I am new to fishing the flats. I just bought a new boat (tran cat) and plan on fishing out of Charlies Bait Camp, Seadrift. Can anyone give me any info that will be of value to me as I learn more about boating and fishing in that area.


----------



## BertS (May 21, 2004)

practice backing your trailer, before you get to the ramp......lol.....and remember, that ramp is wide enough for three trailers, provided everyone backing has a clue.....

also, after you load your trailer........if you need to move rods and gear from the boat to your truck, pull truck and trailer way up......past the big dumpster....this allows others room for access egress to and from the ramp.......if you plan on cleaning your catch at Charlies......then unload your ice chest, then repark the trailer, in the lot......again, this leaves room.....


----------



## branson (Oct 14, 2004)

Thanks for the clues. Does Charlies usually have bait. I hope I will get to use their fish cleaning facilities. Are their any secret fishing holes you care to disclose. Our boat will be ready sometime mid-November. We (my son and I are partners on this boat venture) plan on making our maiden voyage then.


----------



## BertS (May 21, 2004)

yes, they usually have bait......

as far as secret hole, depends on your boat......Shoalwater is always a good bet....the south shoreline can be good.......as well as Pringle and Contee lakes....even the back lakes.....during the colder months, First chain reefs, and anywhere there is mud and shell......


----------



## QBall (Jun 27, 2004)

*Branson*

Bert has just given you the single best piece of advice you will ever receive when it comes to the ownership and operation of a boat - Boat Ramp Etiquette!
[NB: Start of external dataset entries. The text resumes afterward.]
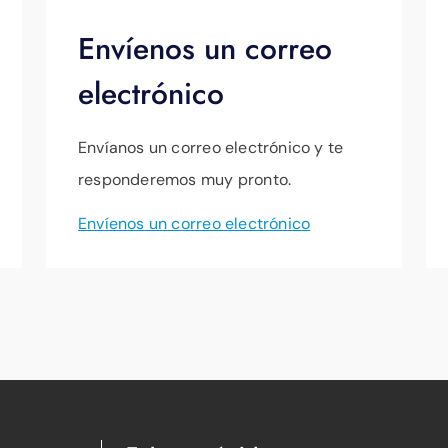
Envíenos un correo
electrónico
Envíanos un correo electrónico y te
responderemos muy pronto.
Envíenos un correo electrónico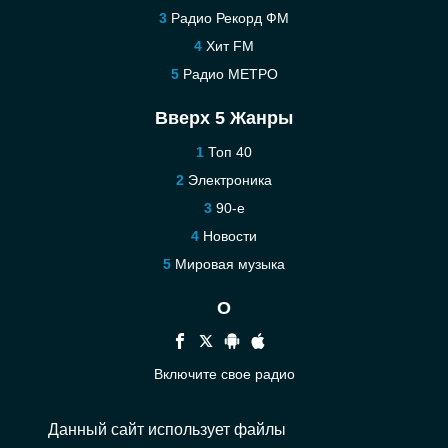
Радио Рекорд ФМ
Хит FM
Радио МЕТРО
Вверх 5 Жанры
Топ 40
Электроника
90-е
Новости
Мировая музыка
О
Включите свое радио
Помощь
Данный сайт использует файлы
Связаться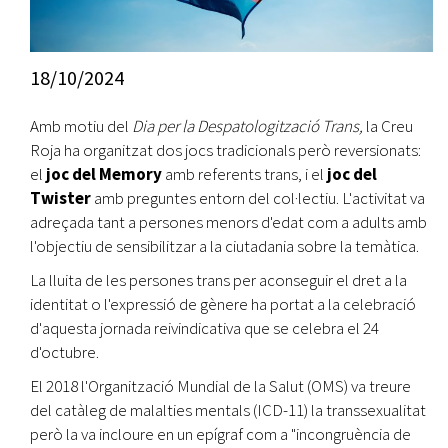
18/10/2024
Amb motiu del
Dia per la Despatologització Trans,
la Creu
Roja ha organitzat dos jocs tradicionals però reversionats:
el
joc del Memory
amb referents trans, i el
joc del
Twister
amb preguntes entorn del col·lectiu. L'activitat va
adreçada tant a persones menors d'edat com a adults amb
l'objectiu de sensibilitzar a la ciutadania sobre la temàtica.
La lluita de les persones trans per aconseguir el dret a la
identitat o l'expressió de gènere ha portat a la celebració
d'aquesta jornada reivindicativa que se celebra el 24
d'octubre.
El 2018 l'Organització Mundial de la Salut (OMS) va treure
del catàleg de malalties mentals (ICD-11) la transsexualitat
però la va incloure en un epígraf com a "incongruència de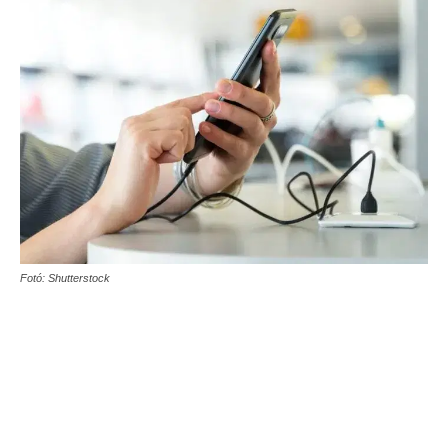
Fotó: Shutterstock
I seldom fish out of charlies, but there is some good fishing close. Get you a top spot map from Academy and pay attention to how other boats navigate the cuts around there. Don't park close to anyone that's fishing unless they wave you over, and be extremely cautious of wade fisherman in the area. There's usually quite a few of them and it's important to give them lots of room.
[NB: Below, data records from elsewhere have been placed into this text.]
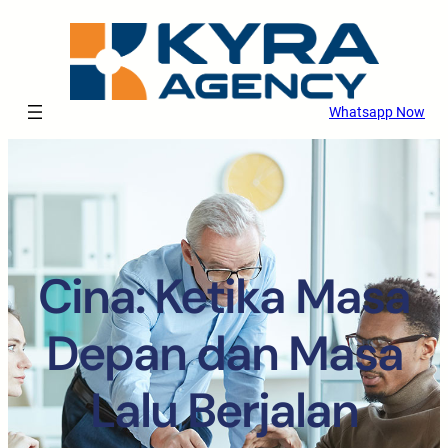
Whatsapp Now
Cina: Ketika Masa
Depan dan Masa
Lalu Berjalan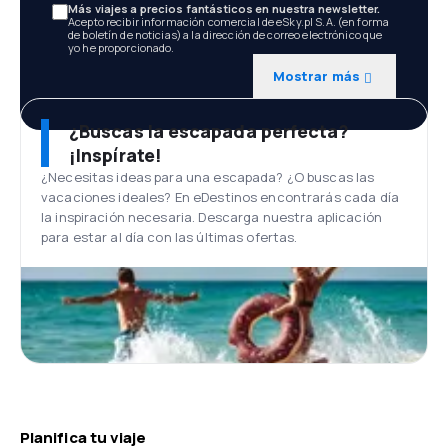
Más viajes a precios fantásticos en nuestra newsletter.
Acepto recibir información comercial de eSky.pl S.A. (en forma
de boletín de noticias) a la dirección de correo electrónico que
yo he proporcionado.
Mostrar más
¿Buscas la escapada perfecta?
¡Inspírate!
¿Necesitas ideas para una escapada? ¿O buscas las
vacaciones ideales? En eDestinos encontrarás cada día
la inspiración necesaria. Descarga nuestra aplicación
para estar al día con las últimas ofertas.
Planifica tu viaje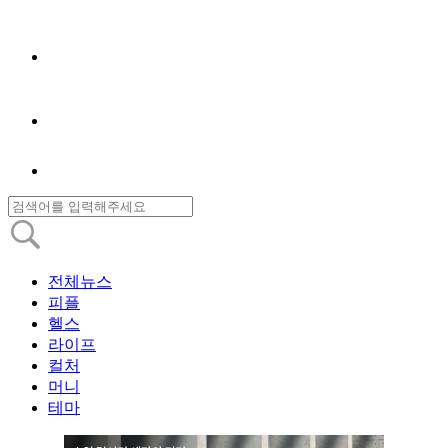
전체뉴스
피플
헬스
라이프
컬처
머니
테마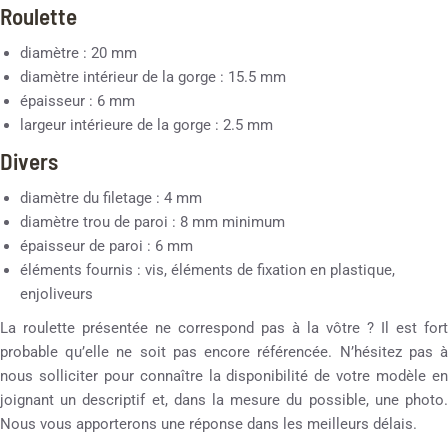
Roulette
diamètre : 20 mm
diamètre intérieur de la gorge : 15.5 mm
épaisseur : 6 mm
largeur intérieure de la gorge : 2.5 mm
Divers
diamètre du filetage : 4 mm
diamètre trou de paroi : 8 mm minimum
épaisseur de paroi : 6 mm
éléments fournis : vis, éléments de fixation en plastique,
enjoliveurs
La roulette présentée ne correspond pas à la vôtre ? Il est fort
probable qu’elle ne soit pas encore référencée. N’hésitez pas à
nous solliciter pour connaître la disponibilité de votre modèle en
joignant un descriptif et, dans la mesure du possible, une photo.
Nous vous apporterons une réponse dans les meilleurs délais.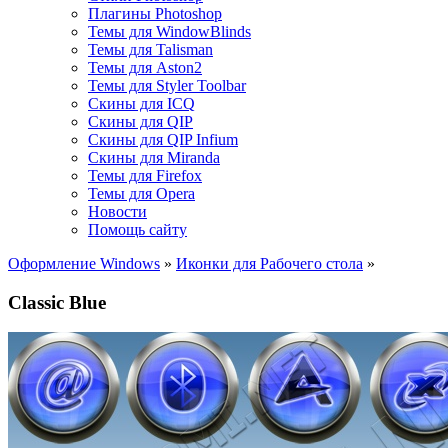
Плагины Photoshop
Темы для WindowBlinds
Темы для Talisman
Темы для Aston2
Темы для Styler Toolbar
Скины для ICQ
Скины для QIP
Скины для QIP Infium
Скины для Miranda
Темы для Firefox
Темы для Opera
Новости
Помощь сайту
Оформление Windows
»
Иконки для Рабочего стола
»
Classic Blue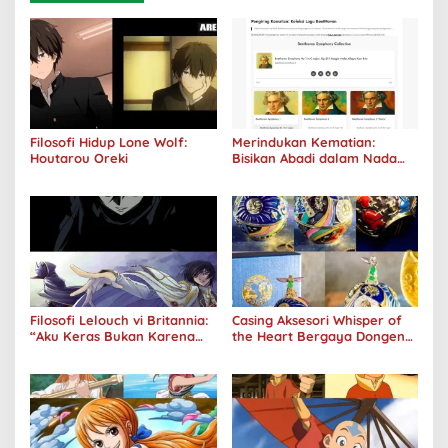
Filosofi Hidup Lone Wolf:
Merindukan Kematian:
Houtarou Oreki
Bisikan Abadi dalam Nada
Kegelapan
Filosofi Lelouch vi Britannia:
Casing Aksesori Whisper of
“Aku Keras Bukan Karena
the Heart Bergaya Dongeng
Aku Jahat, Aku Hanya Ragu”
Studio Ghibli Dirilis Ulang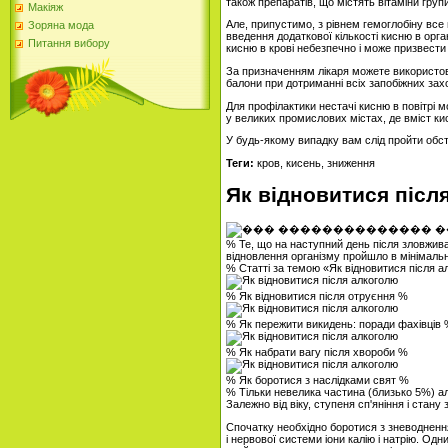
також препаратів, що містять вітаміни груп
Макіяж
Але, припустимо, з рівнем гемоглобіну все
Зоряна мода
введення додаткової кількості кисню в орг
Питання вибору
кисню в крові небезпечно і може призвести
За призначенням лікаря можете використов
балони при дотриманні всіх запобіжних зах
Для профілактики нестачі кисню в повітрі 
у великих промислових містах, де вміст ки
У будь-якому випадку вам слід пройти обст
Теги:
кров, кисень, зниження
Як відновитися післ
% Те, що на наступний день після зловжи
відновлення організму пройшло в мінімальн
% Статті за темою «Як відновитися після 
% Як відновитися після отруєння %
% Як пережити викидень: поради фахівців
% Як набрати вагу після хвороби %
% Як боротися з наслідками свят %
% Тільки невелика частина (близько 5%) ал
Залежно від віку, ступеня сп'яніння і стан
Спочатку необхідно боротися з зневодненням
і нервової системи іони калію і натрію. О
Go back and read some of the old threads on this board, there's a wealth of information to be found if you take a little time to look for it.

I wish you safe boating and full stringers.............Q


----------



## BertS (May 21, 2004)

oh yeah, if you fish Shoalwater......be aware of kayakers.....in the cut on the east side, as well as fishing in the lake.....


----------



## branson (Oct 14, 2004)

Thanks for all the good advice. I am new to this forum and to boating in shallow water. We bought a Tran Cat so we should be able to navigate in shallow water. We intend on be very cautious as we are new to this. We will always try to keep two pairs of alert eyes out for boats and wade fishermen.
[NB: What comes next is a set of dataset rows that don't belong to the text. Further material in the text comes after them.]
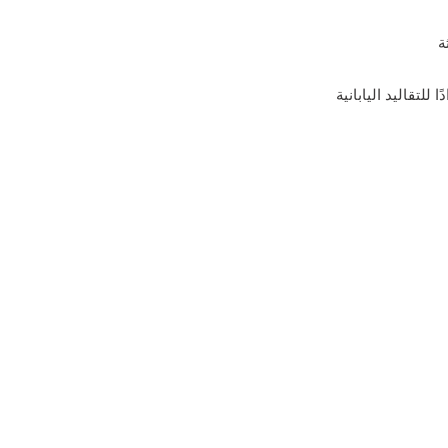
ة
لتقاليد اليابانية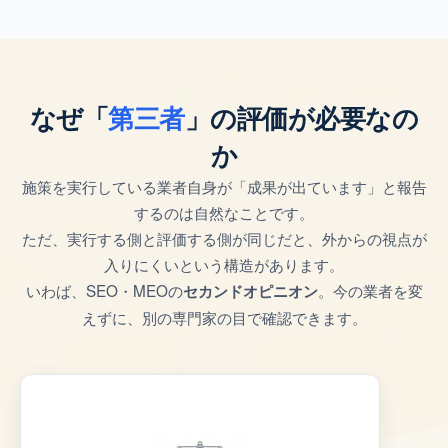
なぜ「
第三者
」の評価が必要なの
か
施策を実行している業者自身が「成果が出ています」と報告
するのは自然なことです。
ただ、実行する側と評価する側が同じだと、外からの視点が
入りにくいという構造があります。
いわば、SEO・MEOの
。今の業者を変
セカンドオピニオン
えずに、別の専門家の目で確認できます。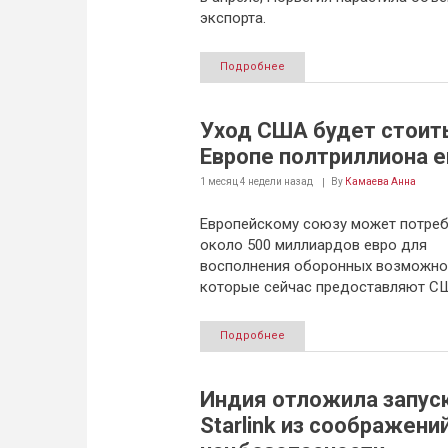
экспорта.
Подробнее
Уход США будет стоит
Европе полтриллиона е
1 месяц 4 недели
назад
By
Камаева Анна
Европейскому союзу может потре
около 500 миллиардов евро для
восполнения оборонных возможно
которые сейчас предоставляют С
Подробнее
Индия отложила запус
Starlink из соображени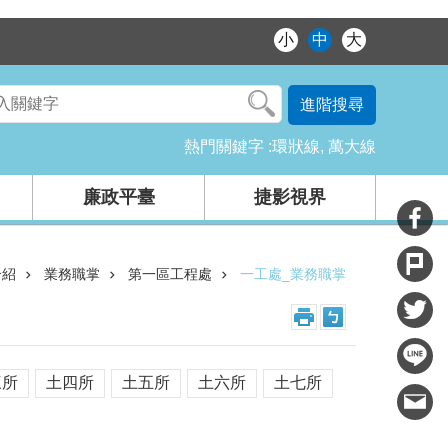
小
中
大
進階搜尋
熱門關鍵字
環狀線
萬大線
廉政平臺
捷影視界
介紹
業務職掌
第一區工程處
一工處_業務職掌
三所
土四所
土五所
土六所
土七所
Yes, I will search some of the previous threads.


----------



## BertS (May 21, 2004)

with that boat, you should have easy access to Shoalwater, the Lagoon areas, and both are close to Charlies, also little to no problem with Pringle, and Contee...one word of caution, on entering Pringle.....the cut to enter, first makes a hard turn to the right, then another hard turn to the left......usually very visible....use extremem caution..it's very narrow......... and do like Q says, get a map.....and each trip, go a little further afield......try new spots........and above all.......be courteous....it isn't difficult, although, it may be thankless most of the time.......


----------



## Weedless (May 26, 2004)

*Espiritu Santo...*

...looks like it's gonna be my new 'home waters'. Moved from San Antonio to Austin during the summer and the straightest shot to saltwater appears to take me to Seadrift/PO'C. Finally got my boat outta the barn near Floresville and brought it to Austin this past weekend and am heading for the ramp for a dawn launch this Saturday. I'll probably skip Charlies and put in at the Boat Dock in PO'C and fish the edges of the channel near the backside of the big jetties, soaking mullet and perch for big reds. If the incoming breakers aren't rolling the channel too much, there's a couple of holes along the south jetty that can hold some awesome trout. If all else fails, I'll likely work the edge of the flats near the coast guard station, bumping a white curly tailed jig tipped with dead shrimp for flatties. Whatever!!! With the move and remote location of my boat barn, I haven't been on saltwater since June. For a guy whose goal is SW fishing twice a month, that's way too long.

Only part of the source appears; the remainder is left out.